A HONEY golden noontide — blinding sun-glare beating on to a long white road in a world of quivering yellows; gold of saffron, gold of topaz, gold of jonquil and dropping laburnum bloom; a gorgeous, glowing, seething play of sunshine turning the world into an orange dream with changeful shafts of ochre and gamboge. The maize fields stood proudly like a phalanx of golden spears guarding the hill sides, and rising above them the mountains, purple-clad messengers, bent to the south — La Rune nodding to the Trois Couronnes. One could almost hear the vibrations of the heat in warm waves, between the tinkling of the neck bells and the long call of the bullock drivers; and, if one were to listen more intently, the silken swish of the waves sending a shrewd whisper to the land, heavy with scent of lime and tuberose, would fall regularly on one's ear as the breath of a sleeping child — one could see the silver cressets dance in the amber light down below, where the gorgeous pavilions and white villas with their gaily striped awnings, in the little Basque French town, clasped the bay in horseshoe form.

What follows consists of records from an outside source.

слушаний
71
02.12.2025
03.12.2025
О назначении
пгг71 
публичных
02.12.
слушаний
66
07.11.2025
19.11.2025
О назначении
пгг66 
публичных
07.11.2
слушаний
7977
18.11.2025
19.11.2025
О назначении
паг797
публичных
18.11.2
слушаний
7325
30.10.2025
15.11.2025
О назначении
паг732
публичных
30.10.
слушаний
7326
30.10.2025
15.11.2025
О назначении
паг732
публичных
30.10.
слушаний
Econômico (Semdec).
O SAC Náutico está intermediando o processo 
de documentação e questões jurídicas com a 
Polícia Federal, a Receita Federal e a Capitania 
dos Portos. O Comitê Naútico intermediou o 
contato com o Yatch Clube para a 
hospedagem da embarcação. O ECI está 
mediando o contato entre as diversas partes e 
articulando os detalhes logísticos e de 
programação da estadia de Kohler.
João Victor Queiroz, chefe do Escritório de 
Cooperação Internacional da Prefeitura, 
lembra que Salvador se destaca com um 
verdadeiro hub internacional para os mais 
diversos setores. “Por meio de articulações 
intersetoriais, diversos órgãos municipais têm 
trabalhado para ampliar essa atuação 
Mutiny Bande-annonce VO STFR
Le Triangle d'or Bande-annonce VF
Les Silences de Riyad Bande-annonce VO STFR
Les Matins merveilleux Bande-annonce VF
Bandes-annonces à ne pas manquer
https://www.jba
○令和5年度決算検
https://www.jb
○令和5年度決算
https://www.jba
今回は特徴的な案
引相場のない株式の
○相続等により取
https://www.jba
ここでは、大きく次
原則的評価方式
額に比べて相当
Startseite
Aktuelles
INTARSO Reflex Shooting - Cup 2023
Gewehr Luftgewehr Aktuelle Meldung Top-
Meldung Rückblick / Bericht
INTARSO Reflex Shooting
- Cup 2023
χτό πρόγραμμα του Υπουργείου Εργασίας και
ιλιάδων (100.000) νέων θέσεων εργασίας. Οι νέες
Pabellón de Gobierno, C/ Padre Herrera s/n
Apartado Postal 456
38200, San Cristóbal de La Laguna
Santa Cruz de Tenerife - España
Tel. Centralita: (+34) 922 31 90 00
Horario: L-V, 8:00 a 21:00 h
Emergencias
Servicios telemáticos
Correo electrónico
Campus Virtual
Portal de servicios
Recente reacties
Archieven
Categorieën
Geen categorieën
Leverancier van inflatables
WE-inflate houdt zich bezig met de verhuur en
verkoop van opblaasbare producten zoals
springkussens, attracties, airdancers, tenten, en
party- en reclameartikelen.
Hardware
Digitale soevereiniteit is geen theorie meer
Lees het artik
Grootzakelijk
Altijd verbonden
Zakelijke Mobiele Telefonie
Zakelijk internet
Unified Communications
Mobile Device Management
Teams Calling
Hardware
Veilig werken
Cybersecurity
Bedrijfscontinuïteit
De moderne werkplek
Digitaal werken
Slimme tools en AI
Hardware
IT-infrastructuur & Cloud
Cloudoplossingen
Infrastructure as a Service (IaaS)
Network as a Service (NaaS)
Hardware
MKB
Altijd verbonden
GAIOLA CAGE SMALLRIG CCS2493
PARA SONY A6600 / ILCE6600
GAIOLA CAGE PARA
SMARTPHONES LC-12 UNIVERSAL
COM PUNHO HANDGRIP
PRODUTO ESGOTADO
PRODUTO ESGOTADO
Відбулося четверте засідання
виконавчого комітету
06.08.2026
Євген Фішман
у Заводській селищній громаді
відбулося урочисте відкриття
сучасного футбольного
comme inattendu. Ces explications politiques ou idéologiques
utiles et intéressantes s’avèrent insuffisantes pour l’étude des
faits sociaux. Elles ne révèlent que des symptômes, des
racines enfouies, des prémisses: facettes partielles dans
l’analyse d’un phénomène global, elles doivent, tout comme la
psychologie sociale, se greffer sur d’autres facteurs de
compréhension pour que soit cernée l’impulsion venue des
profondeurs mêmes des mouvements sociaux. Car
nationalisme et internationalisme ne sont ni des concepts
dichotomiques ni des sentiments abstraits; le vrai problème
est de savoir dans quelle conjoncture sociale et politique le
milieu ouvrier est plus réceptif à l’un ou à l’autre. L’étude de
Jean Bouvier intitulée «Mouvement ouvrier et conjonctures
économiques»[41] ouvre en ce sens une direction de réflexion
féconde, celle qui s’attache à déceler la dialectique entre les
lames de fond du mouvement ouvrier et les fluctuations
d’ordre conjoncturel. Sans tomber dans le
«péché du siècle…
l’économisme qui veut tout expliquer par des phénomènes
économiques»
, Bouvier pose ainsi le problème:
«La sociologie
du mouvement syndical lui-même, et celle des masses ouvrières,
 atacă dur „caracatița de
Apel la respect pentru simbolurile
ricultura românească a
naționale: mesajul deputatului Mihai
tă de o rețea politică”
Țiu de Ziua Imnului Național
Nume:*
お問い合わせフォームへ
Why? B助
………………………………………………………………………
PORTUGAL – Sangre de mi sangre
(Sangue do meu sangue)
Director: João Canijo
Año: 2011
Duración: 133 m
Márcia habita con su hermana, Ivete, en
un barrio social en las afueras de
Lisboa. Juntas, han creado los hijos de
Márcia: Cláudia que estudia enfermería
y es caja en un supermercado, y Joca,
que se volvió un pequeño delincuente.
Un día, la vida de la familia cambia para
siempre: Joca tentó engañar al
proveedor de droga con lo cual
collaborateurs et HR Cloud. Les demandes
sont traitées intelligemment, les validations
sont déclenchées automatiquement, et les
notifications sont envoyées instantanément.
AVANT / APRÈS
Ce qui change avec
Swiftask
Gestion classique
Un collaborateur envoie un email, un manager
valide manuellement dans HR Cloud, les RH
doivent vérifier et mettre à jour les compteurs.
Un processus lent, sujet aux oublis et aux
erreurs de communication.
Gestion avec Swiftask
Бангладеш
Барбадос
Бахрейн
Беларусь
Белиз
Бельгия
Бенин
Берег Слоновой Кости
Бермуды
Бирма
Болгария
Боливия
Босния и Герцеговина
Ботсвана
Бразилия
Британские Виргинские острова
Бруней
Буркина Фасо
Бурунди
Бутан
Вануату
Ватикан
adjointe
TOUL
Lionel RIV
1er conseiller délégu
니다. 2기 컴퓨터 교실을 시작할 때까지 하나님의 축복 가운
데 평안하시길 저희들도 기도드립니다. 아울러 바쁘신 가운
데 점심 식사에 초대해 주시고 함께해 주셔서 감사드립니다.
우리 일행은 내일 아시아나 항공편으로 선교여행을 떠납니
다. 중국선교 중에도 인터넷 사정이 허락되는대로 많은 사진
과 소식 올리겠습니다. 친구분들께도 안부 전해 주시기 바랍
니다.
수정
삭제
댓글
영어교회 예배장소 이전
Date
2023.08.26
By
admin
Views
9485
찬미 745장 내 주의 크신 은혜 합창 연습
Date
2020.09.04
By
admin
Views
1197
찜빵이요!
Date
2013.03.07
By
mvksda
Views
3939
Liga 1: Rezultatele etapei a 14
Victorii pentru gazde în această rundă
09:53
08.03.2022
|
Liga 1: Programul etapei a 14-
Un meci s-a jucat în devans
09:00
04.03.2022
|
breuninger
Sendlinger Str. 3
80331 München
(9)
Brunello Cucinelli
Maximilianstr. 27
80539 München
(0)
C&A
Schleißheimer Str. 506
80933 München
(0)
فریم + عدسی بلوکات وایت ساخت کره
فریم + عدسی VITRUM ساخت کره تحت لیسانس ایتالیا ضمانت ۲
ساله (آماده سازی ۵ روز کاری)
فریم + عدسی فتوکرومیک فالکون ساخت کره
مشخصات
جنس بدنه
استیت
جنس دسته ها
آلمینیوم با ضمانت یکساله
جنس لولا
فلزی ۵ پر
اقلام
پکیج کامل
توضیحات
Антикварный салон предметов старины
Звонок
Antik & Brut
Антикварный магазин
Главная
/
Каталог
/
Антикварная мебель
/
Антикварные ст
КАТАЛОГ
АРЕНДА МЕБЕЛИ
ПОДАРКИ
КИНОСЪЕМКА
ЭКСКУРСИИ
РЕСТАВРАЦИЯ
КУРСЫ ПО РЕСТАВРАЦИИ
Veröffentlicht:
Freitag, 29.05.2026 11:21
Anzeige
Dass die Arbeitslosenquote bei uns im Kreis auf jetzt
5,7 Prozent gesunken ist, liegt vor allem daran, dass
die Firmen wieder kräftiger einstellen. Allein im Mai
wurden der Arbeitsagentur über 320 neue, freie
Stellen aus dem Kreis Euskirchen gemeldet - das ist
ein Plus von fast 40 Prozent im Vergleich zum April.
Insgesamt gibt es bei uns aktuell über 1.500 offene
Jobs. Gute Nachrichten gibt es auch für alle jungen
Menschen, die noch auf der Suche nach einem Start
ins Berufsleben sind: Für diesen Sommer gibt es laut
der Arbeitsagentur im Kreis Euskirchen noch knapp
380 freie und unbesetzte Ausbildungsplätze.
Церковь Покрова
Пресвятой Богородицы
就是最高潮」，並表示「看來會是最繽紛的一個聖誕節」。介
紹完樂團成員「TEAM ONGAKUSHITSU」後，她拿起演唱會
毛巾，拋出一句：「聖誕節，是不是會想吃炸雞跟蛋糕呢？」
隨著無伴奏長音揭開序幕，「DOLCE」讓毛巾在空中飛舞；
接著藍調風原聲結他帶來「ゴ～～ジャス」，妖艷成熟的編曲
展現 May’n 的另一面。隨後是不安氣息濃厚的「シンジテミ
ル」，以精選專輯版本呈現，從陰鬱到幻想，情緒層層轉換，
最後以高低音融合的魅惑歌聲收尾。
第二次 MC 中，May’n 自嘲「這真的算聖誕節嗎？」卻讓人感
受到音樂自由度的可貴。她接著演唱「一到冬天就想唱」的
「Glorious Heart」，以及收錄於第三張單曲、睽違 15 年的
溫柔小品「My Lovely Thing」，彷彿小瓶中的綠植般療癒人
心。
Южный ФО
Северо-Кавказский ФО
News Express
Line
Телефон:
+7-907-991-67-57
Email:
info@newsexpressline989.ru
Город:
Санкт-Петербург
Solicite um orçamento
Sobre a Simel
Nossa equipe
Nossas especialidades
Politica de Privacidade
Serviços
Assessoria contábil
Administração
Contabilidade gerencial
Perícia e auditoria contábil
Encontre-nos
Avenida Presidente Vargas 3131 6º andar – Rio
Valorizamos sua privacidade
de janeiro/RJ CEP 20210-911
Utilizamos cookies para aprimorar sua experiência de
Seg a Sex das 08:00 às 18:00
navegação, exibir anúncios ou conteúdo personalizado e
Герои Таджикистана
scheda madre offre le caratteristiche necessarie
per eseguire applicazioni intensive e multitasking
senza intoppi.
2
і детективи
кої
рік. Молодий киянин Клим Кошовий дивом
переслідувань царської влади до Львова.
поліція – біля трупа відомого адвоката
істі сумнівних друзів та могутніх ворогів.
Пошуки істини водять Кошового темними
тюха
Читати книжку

The highway was animated, for troops of shaggy mules and pannier-laden asses filed up the winding road, great mild-eyed cream-coloured oxen — the new breed, outcome of the cross between the hardy red race of the mountains and the fighting Spanish bull, named in an impossible Basque word, the colour of the maize when ripe — dragged patiently along, peering out from under their head covers of dyed goatskins. Acquaintances met and greeted constantly, for the town was filled with bathing guests, and there had been a big market, so that commodities of every kind met with a ready sale.

The men and women swung noiselessly along like gladsome shadows, for their feet were shod in hempen solid espartinac, ankle-bound, with gaily coloured tapes.